Stored records:

______________________________

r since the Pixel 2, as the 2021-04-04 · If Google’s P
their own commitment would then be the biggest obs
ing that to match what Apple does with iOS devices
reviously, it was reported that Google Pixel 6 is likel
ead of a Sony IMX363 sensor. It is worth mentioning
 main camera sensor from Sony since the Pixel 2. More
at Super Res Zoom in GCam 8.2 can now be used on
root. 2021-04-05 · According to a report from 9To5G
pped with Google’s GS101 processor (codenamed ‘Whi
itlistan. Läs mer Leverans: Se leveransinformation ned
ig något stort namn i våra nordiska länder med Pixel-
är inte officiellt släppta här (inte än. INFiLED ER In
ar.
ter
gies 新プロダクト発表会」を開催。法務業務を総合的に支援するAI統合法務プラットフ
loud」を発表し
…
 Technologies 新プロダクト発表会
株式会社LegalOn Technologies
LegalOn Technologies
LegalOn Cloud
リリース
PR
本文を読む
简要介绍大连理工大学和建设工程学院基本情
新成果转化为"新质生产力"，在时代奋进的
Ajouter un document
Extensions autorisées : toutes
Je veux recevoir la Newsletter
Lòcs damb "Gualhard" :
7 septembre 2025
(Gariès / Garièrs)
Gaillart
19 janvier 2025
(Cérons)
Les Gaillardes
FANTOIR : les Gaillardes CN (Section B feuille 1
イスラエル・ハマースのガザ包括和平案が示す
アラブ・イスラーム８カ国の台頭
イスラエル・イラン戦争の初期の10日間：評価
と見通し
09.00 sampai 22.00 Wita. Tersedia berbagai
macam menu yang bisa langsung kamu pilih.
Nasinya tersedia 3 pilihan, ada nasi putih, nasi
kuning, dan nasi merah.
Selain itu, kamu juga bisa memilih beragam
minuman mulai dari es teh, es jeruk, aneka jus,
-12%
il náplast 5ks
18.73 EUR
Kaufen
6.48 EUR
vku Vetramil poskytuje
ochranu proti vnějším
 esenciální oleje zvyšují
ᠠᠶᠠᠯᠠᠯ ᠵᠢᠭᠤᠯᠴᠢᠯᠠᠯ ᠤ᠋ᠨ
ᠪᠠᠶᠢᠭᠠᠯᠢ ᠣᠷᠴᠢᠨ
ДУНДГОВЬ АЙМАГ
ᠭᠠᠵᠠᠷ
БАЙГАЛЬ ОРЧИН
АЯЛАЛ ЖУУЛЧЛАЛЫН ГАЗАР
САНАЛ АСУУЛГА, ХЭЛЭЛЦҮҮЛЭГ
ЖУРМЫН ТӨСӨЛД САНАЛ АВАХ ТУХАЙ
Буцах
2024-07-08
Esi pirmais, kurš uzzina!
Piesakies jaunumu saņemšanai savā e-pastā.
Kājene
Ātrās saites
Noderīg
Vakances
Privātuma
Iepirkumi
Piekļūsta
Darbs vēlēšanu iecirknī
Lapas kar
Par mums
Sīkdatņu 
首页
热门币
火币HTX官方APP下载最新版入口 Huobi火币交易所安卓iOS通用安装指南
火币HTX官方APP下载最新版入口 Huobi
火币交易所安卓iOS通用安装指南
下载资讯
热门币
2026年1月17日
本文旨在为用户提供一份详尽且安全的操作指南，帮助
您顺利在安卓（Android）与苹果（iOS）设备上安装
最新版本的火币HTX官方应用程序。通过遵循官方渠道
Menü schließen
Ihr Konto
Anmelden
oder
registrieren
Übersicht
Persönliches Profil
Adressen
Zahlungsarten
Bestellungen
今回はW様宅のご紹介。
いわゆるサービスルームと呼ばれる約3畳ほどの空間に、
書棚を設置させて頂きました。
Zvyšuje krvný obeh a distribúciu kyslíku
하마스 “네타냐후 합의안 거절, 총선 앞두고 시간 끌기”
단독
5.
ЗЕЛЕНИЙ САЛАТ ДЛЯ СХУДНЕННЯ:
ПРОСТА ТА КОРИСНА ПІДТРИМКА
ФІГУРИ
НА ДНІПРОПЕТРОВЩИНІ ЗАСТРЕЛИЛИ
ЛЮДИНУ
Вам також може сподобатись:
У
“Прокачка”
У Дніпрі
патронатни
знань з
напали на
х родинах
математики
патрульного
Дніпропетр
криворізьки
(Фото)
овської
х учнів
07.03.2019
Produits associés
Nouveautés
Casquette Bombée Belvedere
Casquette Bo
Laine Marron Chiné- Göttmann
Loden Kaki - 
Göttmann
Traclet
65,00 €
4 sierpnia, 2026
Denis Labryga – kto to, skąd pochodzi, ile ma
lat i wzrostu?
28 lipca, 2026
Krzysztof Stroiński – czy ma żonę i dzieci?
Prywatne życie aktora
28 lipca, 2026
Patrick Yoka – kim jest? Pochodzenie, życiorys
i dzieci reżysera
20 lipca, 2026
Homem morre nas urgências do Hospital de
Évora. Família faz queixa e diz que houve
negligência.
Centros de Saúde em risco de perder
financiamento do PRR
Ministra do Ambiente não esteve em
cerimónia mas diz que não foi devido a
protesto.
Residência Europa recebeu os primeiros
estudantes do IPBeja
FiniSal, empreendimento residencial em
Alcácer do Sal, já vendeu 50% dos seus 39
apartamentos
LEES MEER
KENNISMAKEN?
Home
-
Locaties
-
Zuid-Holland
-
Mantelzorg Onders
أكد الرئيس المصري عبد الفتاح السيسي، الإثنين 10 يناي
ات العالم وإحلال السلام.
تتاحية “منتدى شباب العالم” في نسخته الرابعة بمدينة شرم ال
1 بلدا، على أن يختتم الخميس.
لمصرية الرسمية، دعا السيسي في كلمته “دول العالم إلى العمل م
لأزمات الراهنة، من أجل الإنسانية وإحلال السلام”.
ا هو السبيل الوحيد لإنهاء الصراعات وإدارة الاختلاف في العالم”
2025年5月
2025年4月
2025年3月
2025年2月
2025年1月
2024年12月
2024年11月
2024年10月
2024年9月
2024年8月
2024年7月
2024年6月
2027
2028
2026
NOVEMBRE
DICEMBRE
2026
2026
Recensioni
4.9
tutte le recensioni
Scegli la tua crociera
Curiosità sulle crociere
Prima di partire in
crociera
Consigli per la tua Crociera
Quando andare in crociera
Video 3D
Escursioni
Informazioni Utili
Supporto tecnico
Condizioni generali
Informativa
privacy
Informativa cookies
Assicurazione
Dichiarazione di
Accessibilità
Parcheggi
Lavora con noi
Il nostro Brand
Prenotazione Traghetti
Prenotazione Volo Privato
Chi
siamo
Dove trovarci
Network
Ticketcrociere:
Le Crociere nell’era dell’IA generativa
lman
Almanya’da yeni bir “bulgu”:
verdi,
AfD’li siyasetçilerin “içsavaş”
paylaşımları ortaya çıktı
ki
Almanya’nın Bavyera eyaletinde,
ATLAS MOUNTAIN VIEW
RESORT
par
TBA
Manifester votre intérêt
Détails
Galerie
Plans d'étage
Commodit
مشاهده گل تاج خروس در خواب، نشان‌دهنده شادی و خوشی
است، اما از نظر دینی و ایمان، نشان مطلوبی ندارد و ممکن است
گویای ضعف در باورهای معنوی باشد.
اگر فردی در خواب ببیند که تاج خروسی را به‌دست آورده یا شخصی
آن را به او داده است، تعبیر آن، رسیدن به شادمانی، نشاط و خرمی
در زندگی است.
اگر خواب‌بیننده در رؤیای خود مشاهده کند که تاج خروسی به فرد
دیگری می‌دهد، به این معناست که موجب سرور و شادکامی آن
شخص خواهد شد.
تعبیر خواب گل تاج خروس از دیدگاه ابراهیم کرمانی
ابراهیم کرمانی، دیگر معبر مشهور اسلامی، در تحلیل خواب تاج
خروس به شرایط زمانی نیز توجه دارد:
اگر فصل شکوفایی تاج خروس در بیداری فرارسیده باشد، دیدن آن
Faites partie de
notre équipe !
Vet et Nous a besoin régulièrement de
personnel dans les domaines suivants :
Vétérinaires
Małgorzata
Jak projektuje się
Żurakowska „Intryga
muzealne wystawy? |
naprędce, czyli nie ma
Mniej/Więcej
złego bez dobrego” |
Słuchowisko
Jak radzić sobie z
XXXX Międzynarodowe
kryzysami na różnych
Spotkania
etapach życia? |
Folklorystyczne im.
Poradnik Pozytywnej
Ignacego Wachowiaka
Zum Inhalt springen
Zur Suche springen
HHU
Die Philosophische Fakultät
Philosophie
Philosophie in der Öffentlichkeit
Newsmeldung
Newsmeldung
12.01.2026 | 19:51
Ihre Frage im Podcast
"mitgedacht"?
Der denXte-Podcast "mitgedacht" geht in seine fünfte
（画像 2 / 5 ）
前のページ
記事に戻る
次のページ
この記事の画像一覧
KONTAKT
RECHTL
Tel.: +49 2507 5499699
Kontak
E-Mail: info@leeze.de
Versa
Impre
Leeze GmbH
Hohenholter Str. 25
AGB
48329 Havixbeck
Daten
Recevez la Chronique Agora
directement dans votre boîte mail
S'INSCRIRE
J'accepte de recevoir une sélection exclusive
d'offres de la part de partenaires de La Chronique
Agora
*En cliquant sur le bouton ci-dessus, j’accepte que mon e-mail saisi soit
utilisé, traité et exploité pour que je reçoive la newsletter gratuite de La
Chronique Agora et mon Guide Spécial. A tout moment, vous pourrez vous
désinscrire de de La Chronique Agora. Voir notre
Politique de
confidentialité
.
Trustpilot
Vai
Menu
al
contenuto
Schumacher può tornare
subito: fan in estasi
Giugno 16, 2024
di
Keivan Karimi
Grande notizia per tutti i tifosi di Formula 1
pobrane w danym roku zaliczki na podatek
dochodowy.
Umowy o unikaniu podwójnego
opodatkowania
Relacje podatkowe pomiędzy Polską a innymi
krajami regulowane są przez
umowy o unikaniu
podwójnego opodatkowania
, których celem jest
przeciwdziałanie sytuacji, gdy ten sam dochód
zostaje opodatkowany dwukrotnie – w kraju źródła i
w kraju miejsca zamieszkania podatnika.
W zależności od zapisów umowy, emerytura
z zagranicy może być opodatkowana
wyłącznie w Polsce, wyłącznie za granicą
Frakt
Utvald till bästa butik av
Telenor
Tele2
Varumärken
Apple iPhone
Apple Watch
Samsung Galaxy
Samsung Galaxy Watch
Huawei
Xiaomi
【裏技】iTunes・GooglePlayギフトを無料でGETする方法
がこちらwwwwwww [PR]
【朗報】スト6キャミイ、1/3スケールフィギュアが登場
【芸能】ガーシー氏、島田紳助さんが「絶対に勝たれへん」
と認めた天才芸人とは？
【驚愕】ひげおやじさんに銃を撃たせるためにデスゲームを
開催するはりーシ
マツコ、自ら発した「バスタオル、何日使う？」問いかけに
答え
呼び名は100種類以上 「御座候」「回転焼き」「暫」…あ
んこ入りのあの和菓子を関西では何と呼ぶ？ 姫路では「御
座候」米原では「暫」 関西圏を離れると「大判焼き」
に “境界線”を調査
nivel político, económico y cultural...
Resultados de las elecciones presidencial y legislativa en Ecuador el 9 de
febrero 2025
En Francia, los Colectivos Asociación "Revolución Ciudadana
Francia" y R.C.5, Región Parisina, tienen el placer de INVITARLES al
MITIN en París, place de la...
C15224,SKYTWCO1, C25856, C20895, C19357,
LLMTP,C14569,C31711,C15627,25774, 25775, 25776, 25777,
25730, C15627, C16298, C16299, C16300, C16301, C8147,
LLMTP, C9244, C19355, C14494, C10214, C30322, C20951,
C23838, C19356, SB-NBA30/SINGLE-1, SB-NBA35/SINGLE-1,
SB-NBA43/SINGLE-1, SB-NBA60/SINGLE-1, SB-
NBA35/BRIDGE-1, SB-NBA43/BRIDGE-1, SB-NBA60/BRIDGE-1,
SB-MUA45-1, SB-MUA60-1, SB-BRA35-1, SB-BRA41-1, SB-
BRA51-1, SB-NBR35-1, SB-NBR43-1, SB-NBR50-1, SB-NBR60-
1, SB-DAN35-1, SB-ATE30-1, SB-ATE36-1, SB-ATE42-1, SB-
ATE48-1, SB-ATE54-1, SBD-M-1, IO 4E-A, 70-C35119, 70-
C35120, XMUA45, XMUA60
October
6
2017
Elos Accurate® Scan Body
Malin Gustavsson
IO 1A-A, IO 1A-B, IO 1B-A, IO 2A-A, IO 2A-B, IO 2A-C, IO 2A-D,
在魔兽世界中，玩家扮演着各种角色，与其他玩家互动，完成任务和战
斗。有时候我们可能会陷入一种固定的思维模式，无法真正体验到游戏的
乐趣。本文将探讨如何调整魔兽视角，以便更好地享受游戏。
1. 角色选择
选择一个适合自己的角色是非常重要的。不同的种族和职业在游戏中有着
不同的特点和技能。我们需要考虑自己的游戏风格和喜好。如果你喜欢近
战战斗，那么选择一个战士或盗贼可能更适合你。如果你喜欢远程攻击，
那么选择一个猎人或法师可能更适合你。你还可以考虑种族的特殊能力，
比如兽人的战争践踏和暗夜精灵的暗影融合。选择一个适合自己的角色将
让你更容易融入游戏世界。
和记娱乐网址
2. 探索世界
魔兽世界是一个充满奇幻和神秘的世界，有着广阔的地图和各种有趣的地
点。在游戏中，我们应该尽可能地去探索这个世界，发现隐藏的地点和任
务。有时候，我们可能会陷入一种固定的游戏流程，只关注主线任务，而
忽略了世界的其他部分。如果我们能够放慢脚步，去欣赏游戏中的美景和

______________________________

*What to work on:* Task for the records above: copy every line in which the word "САНАЛ" occurs.

*Exercise response:*
САНАЛ АСУУЛГА, ХЭЛЭЛЦҮҮЛЭГ
ЖУРМЫН ТӨСӨЛД САНАЛ АВАХ ТУХАЙ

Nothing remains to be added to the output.